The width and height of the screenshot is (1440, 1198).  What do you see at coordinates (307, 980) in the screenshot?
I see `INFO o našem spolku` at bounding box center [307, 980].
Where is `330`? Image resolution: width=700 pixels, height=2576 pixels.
...
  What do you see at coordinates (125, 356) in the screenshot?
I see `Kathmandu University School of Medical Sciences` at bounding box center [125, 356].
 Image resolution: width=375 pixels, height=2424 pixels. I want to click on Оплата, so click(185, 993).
==
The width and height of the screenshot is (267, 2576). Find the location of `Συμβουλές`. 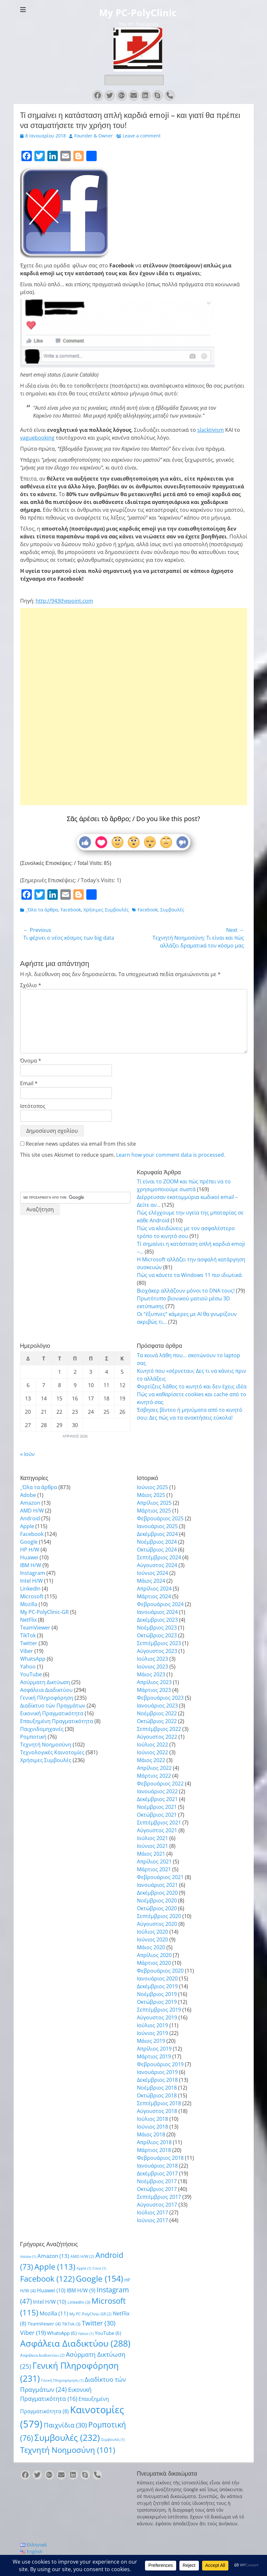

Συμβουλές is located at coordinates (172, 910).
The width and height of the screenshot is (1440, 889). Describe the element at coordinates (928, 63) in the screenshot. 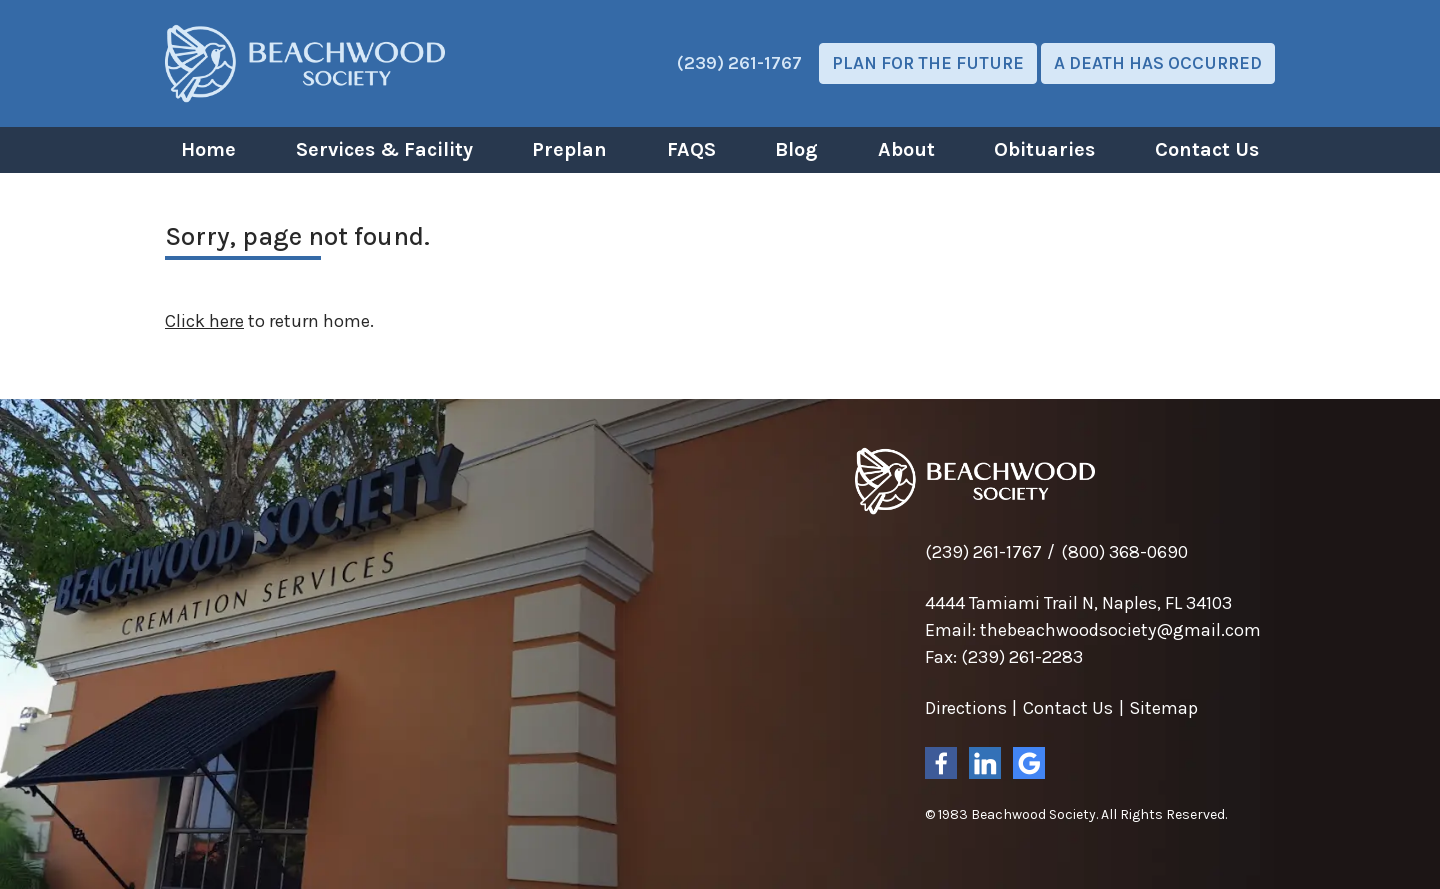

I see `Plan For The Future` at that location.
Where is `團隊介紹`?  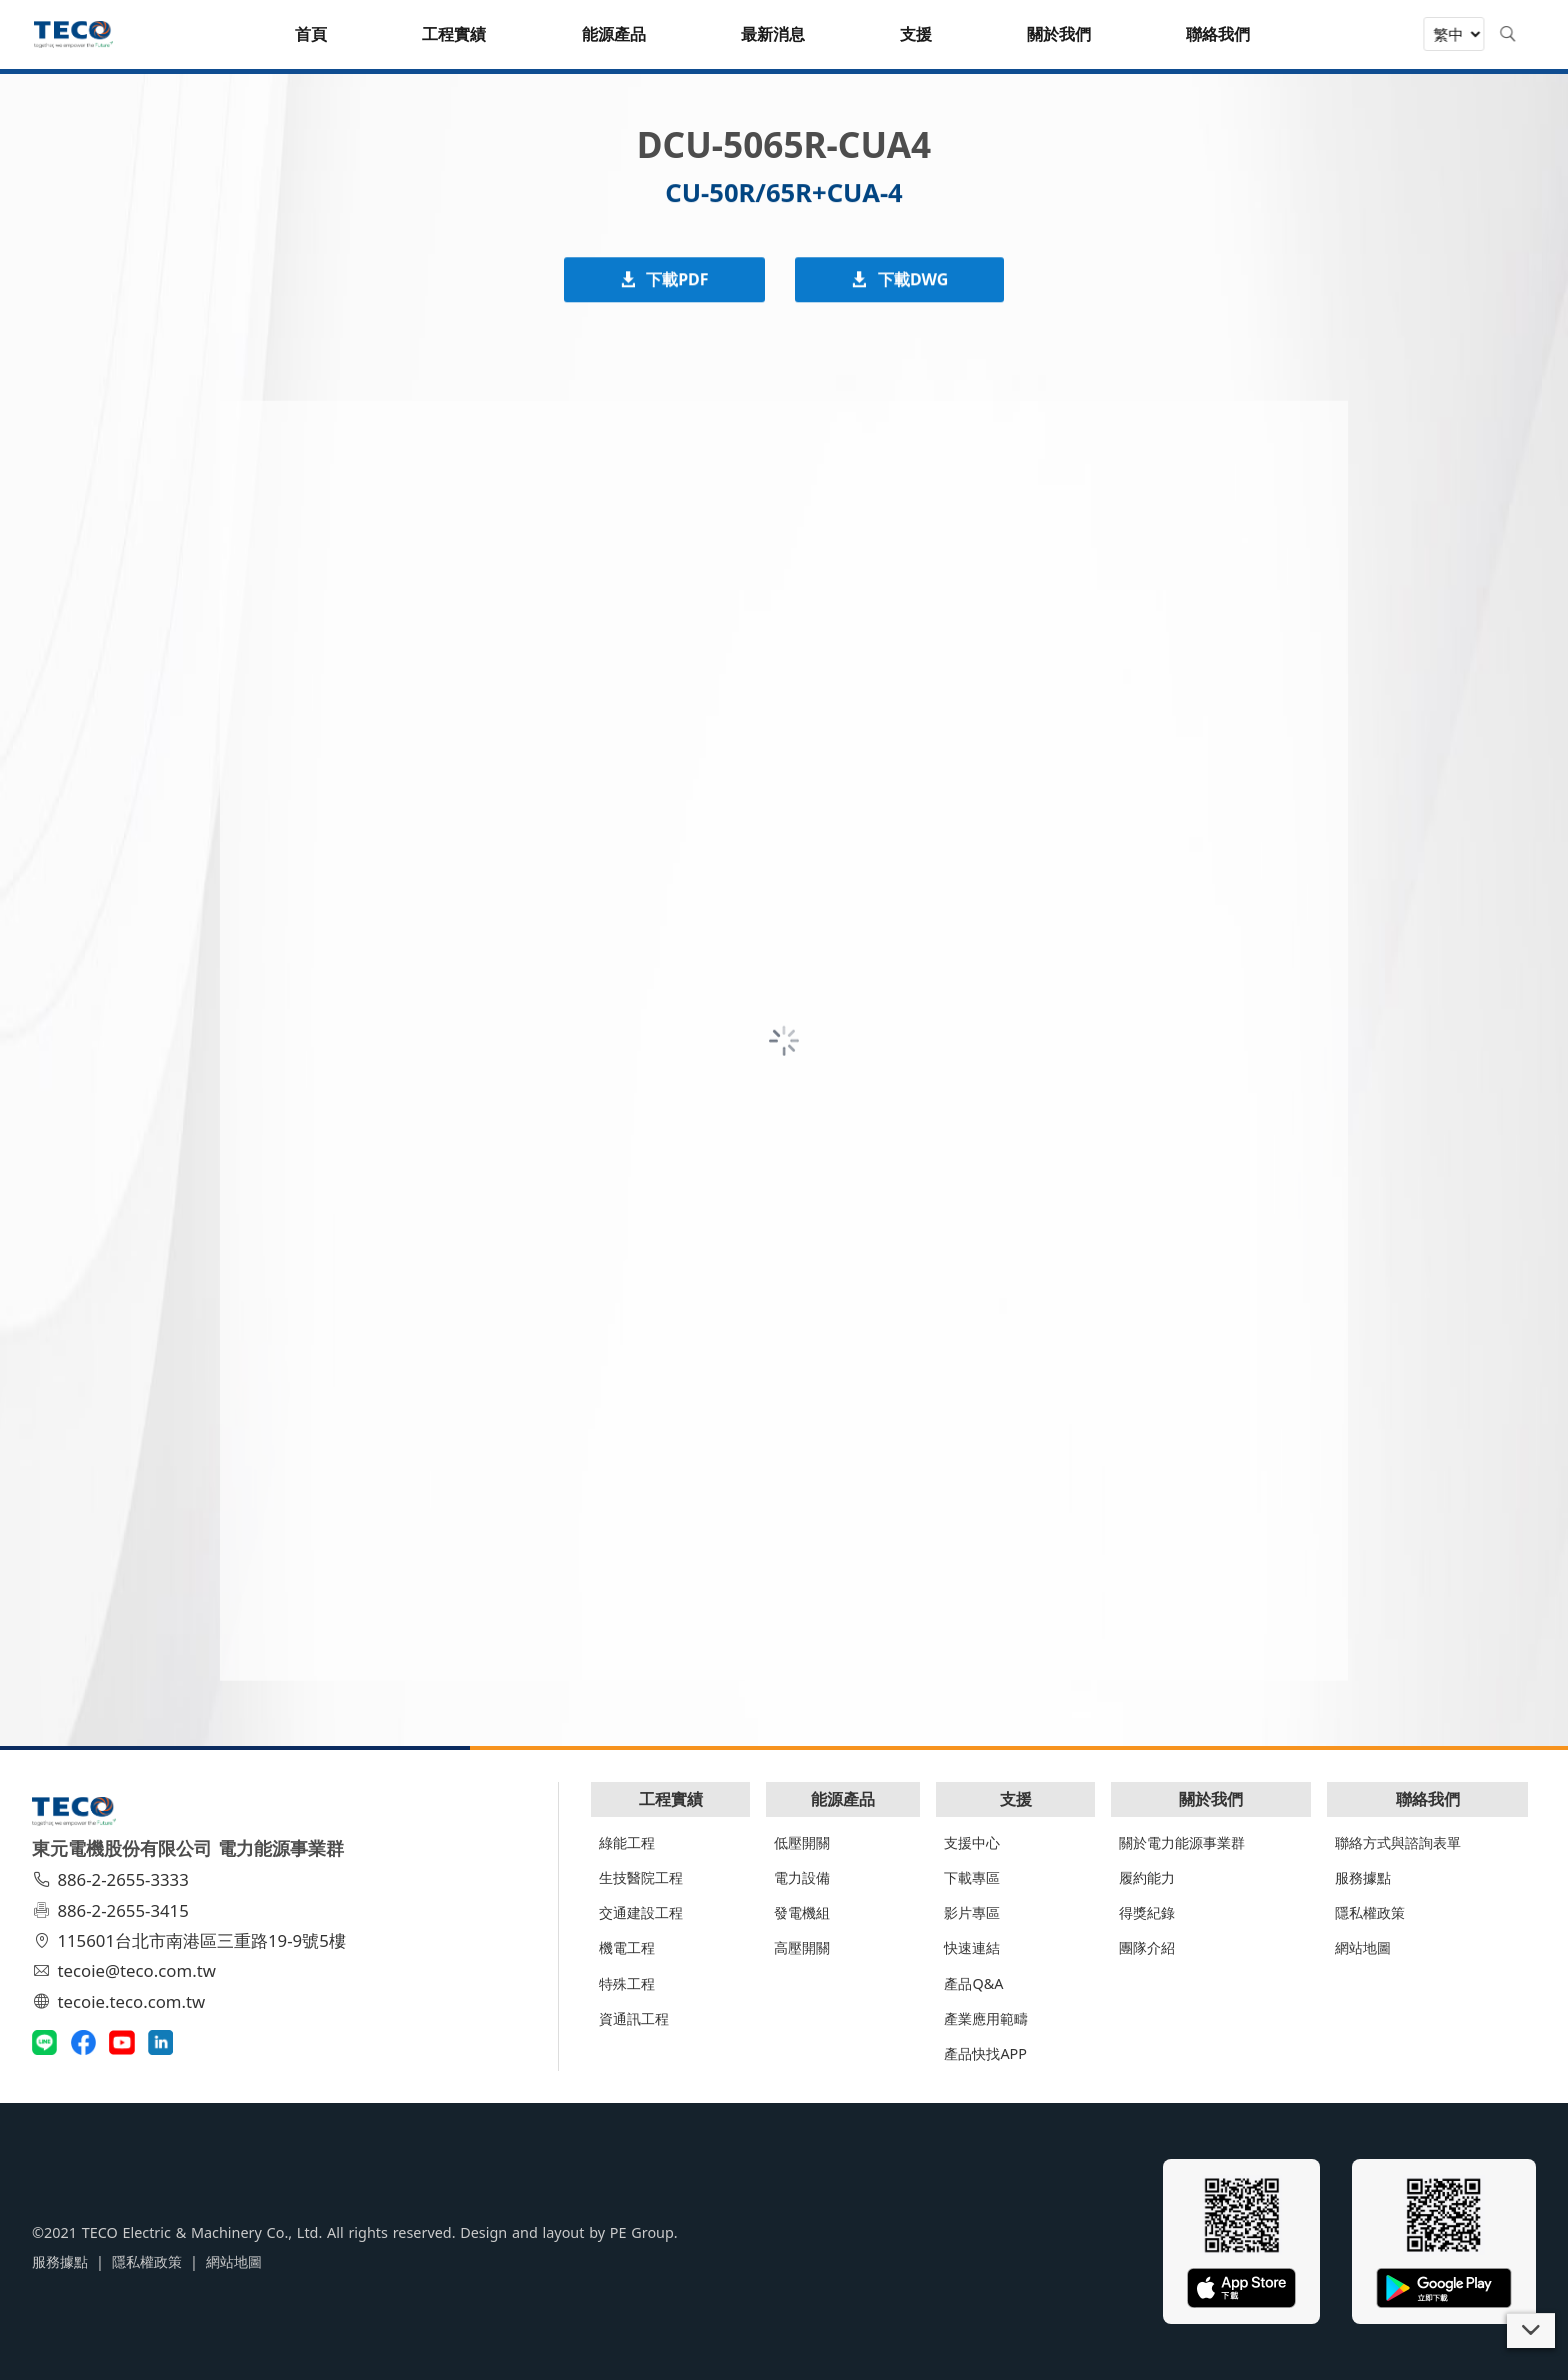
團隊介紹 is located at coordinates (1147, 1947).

Problem to solve =
Your answer should be the lines above from the one containing "The width and height of the screenshot is (1440, 1198)." through the one containing "pixels, height=2576 pixels.", copied exactly and with both ends kept.

Reply to the task =
The width and height of the screenshot is (1440, 1198).  What do you see at coordinates (307, 980) in the screenshot?
I see `INFO o našem spolku` at bounding box center [307, 980].
Where is `330`? Image resolution: width=700 pixels, height=2576 pixels.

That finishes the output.